REQUIREMENT ▸ Write out all the material verbatim, line by line.

====== RECORDS FOR THE EXERCISE ======

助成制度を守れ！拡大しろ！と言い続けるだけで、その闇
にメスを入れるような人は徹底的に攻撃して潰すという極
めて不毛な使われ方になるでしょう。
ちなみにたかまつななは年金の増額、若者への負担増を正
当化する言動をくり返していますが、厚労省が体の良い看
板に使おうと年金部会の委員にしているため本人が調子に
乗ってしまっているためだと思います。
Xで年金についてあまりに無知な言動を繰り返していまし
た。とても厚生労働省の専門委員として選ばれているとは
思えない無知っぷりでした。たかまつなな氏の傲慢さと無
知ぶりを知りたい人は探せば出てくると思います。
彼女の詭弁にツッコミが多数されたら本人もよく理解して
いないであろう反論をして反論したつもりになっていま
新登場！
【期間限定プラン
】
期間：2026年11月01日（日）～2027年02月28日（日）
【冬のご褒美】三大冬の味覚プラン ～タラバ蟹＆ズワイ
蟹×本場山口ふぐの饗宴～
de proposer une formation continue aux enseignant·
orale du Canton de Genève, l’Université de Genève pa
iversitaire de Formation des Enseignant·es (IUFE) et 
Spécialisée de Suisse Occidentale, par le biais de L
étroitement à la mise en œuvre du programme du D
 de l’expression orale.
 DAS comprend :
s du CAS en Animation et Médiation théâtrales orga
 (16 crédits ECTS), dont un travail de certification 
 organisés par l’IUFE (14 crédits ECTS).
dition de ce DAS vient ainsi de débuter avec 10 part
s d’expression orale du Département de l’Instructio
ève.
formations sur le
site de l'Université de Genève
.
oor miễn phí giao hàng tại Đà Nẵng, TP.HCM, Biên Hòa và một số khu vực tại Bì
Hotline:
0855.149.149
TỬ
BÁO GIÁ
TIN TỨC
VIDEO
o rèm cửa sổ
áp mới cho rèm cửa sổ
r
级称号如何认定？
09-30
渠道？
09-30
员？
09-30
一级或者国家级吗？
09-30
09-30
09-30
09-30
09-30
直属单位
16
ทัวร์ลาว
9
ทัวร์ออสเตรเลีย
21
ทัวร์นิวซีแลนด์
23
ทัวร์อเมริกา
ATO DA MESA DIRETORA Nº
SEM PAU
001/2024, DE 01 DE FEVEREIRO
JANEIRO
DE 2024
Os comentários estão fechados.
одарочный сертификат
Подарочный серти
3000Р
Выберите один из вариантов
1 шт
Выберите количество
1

======

ANSWER FOR THE TASK ▸
助成制度を守れ！拡大しろ！と言い続けるだけで、その闇
にメスを入れるような人は徹底的に攻撃して潰すという極
めて不毛な使われ方になるでしょう。
ちなみにたかまつななは年金の増額、若者への負担増を正
当化する言動をくり返していますが、厚労省が体の良い看
板に使おうと年金部会の委員にしているため本人が調子に
乗ってしまっているためだと思います。
Xで年金についてあまりに無知な言動を繰り返していまし
た。とても厚生労働省の専門委員として選ばれているとは
思えない無知っぷりでした。たかまつなな氏の傲慢さと無
知ぶりを知りたい人は探せば出てくると思います。
彼女の詭弁にツッコミが多数されたら本人もよく理解して
いないであろう反論をして反論したつもりになっていま
新登場！
【期間限定プラン
】
期間：2026年11月01日（日）～2027年02月28日（日）
【冬のご褒美】三大冬の味覚プラン ～タラバ蟹＆ズワイ
蟹×本場山口ふぐの饗宴～
de proposer une formation continue aux enseignant·
orale du Canton de Genève, l’Université de Genève pa
iversitaire de Formation des Enseignant·es (IUFE) et 
Spécialisée de Suisse Occidentale, par le biais de L
étroitement à la mise en œuvre du programme du D
 de l’expression orale.
 DAS comprend :
s du CAS en Animation et Médiation théâtrales orga
 (16 crédits ECTS), dont un travail de certification 
 organisés par l’IUFE (14 crédits ECTS).
dition de ce DAS vient ainsi de débuter avec 10 part
s d’expression orale du Département de l’Instructio
ève.
formations sur le
site de l'Université de Genève
.
oor miễn phí giao hàng tại Đà Nẵng, TP.HCM, Biên Hòa và một số khu vực tại Bì
Hotline:
0855.149.149
TỬ
BÁO GIÁ
TIN TỨC
VIDEO
o rèm cửa sổ
áp mới cho rèm cửa sổ
r
级称号如何认定？
09-30
渠道？
09-30
员？
09-30
一级或者国家级吗？
09-30
09-30
09-30
09-30
09-30
直属单位
16
ทัวร์ลาว
9
ทัวร์ออสเตรเลีย
21
ทัวร์นิวซีแลนด์
23
ทัวร์อเมริกา
ATO DA MESA DIRETORA Nº
SEM PAU
001/2024, DE 01 DE FEVEREIRO
JANEIRO
DE 2024
Os comentários estão fechados.
одарочный сертификат
Подарочный серти
3000Р
Выберите один из вариантов
1 шт
Выберите количество
1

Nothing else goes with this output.